The CJEU has concluded that the restrictions on the compensation payable by the UK Pension Protection Fund (PPF) to employees of insolvent companies are contrary to Directive 2008/94/EC (the Insolvency Directive). The Court of Appeal referred the case to the CJEU in July 2016.
The CJEU judgment confirms that, when their employer becomes insolvent, “every individual employee must receive old-age benefits corresponding to at least 50 per cent of the value of his accrued entitlement,” including any indexation benefits. According to the CJEU, the UK statutory cap that imposes an absolute limit on pension payments to members of schemes rescued by the Pension Protection Fund (PPF), irrespective of their original pension entitlements, is unlawful. The CJEU also held that Article 8 of the Insolvency Directive is directly effective and can therefore be relied on directly against the Pension Protection Fund to override the terms of the Pensions Act 2004. The judgment recognises the potential consequential effects on trustees administering any pension scheme that is or has been subject to PPF assessment.
The case arises out of a challenge by Mr Hampshire and 15 other former employees of Turner & Newall (“T&N”) to the PPF’s valuation of the T&N pension scheme. The PPF is the industry-funded statutory “lifeboat” fund responsible for insolvent pension schemes. While most pensioners whose schemes fall within the PPF initially receive compensation of 90% or 100% of their original pension, a small percentage who have not reached retirement age by the time of the insolvency have their compensation capped, which results in some cases in a loss of more than half of their pension. The impact of the cap is exacerbated by restrictive provisions in the Pensions Act 2004 on annual increases, which further reduce the value of PPF compensation over time. In this case, although the T&N scheme had been valued as having a surplus of around £50m, under the 2004 Act Mr Hampshire and around 40 other members of the scheme were subject to the compensation cap, which in some cases resulted in a loss of over 75% of the pension those employees were entitled to receive, and were receiving prior to 2006, under the scheme rules.

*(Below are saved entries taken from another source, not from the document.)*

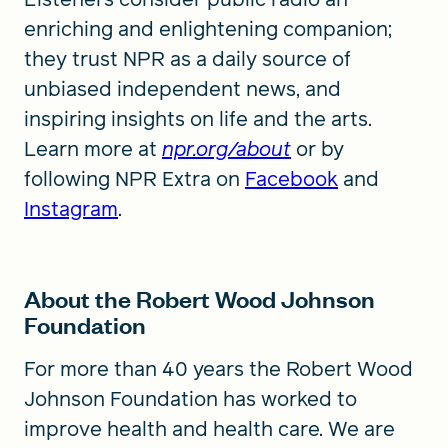
enriching and enlightening companion;
they trust NPR as a daily source of
unbiased independent news, and
inspiring insights on life and the arts.
Learn more at
npr.org/about
or by
following NPR Extra on
Facebook
and
Instagram
.
About the Robert Wood Johnson
Foundation
For more than 40 years the Robert Wood
Johnson Foundation has worked to
improve health and health care. We are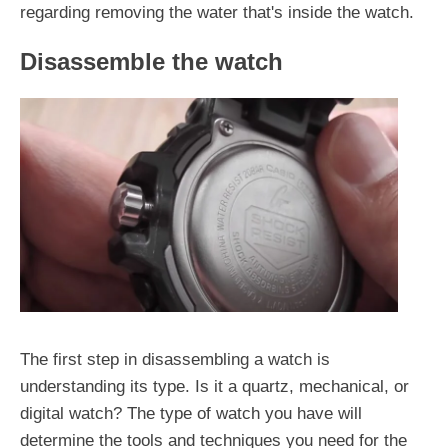
regarding removing the water that's inside the watch.
Disassemble the watch
The first step in disassembling a watch is
understanding its type. Is it a quartz, mechanical, or
digital watch? The type of watch you have will
determine the tools and techniques you need for the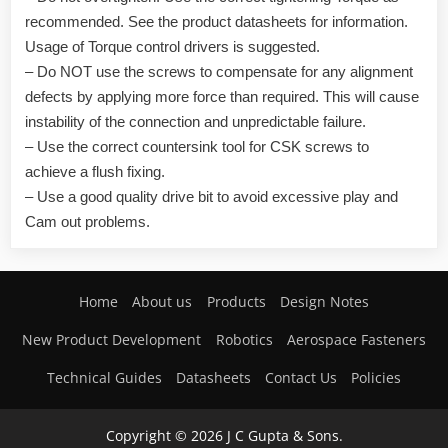
recommended. See the product datasheets for information.
Usage of Torque control drivers is suggested.
– Do NOT use the screws to compensate for any alignment
defects by applying more force than required. This will cause
instability of the connection and unpredictable failure.
– Use the correct countersink tool for CSK screws to
achieve a flush fixing.
– Use a good quality drive bit to avoid excessive play and
Cam out problems.
Home
About us
Products
Design Notes
New Product Development
Robotics
Aerospace Fasteners
Technical Guides
Datasheets
Contact Us
Policies
Copyright © 2026 J C Gupta & Sons.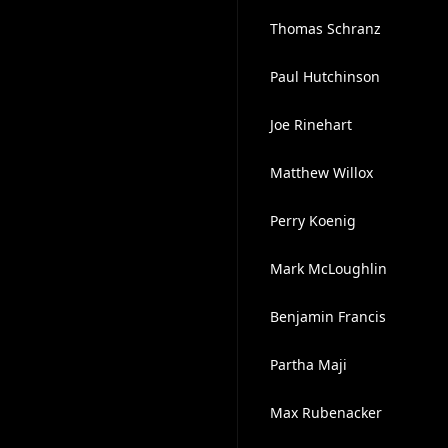
Thomas Schranz
Paul Hutchinson
Joe Rinehart
Matthew Willox
Perry Koenig
Mark McLoughlin
Benjamin Francis
Partha Maji
Max Rubenacker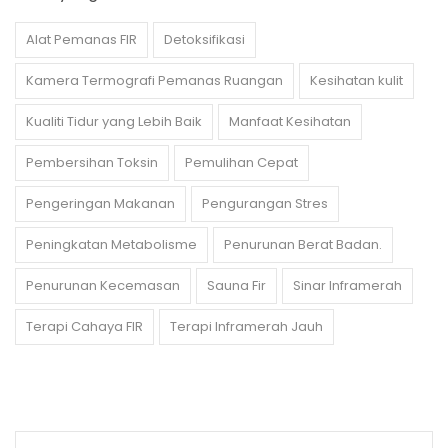
Alat Pemanas FIR
Detoksifikasi
Kamera Termografi Pemanas Ruangan
Kesihatan kulit
Kualiti Tidur yang Lebih Baik
Manfaat Kesihatan
Pembersihan Toksin
Pemulihan Cepat
Pengeringan Makanan
Pengurangan Stres
Peningkatan Metabolisme
Penurunan Berat Badan.
Penurunan Kecemasan
Sauna Fir
Sinar Inframerah
Terapi Cahaya FIR
Terapi Inframerah Jauh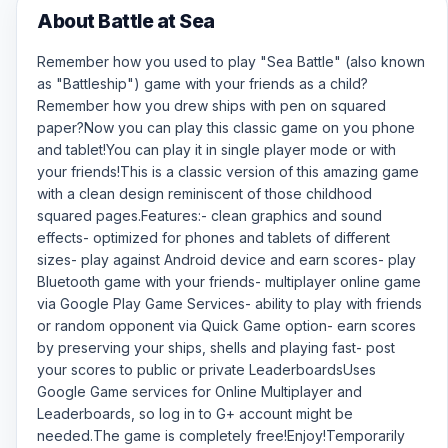
About Battle at Sea
Remember how you used to play "Sea Battle" (also known
as "Battleship") game with your friends as a child?
Remember how you drew ships with pen on squared
paper?Now you can play this classic game on you phone
and tablet!You can play it in single player mode or with
your friends!This is a classic version of this amazing game
with a clean design reminiscent of those childhood
squared pages.Features:- clean graphics and sound
effects- optimized for phones and tablets of different
sizes- play against Android device and earn scores- play
Bluetooth game with your friends- multiplayer online game
via Google Play Game Services- ability to play with friends
or random opponent via Quick Game option- earn scores
by preserving your ships, shells and playing fast- post
your scores to public or private LeaderboardsUses
Google Game services for Online Multiplayer and
Leaderboards, so log in to G+ account might be
needed.The game is completely free!Enjoy!Temporarily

The judgment represents a significant victory for Mr Hampshire and other pensioners who have campaigned against the UK’s pension compensation cap for well over a decade. It means that several thousand former employees of companies that have gone insolvent are likely to receive increased compensation payments and increased future pensions, which in some cases may amount to hundreds of thousands of pounds over a pensioner’s lifetime.
Gerry Facenna QC and James Bourke, instructed by Ivan Walker of Walkers Solicitors, are acting for Mr Hampshire.
The case has been widely covered in the media, including The Times and The Financial Times.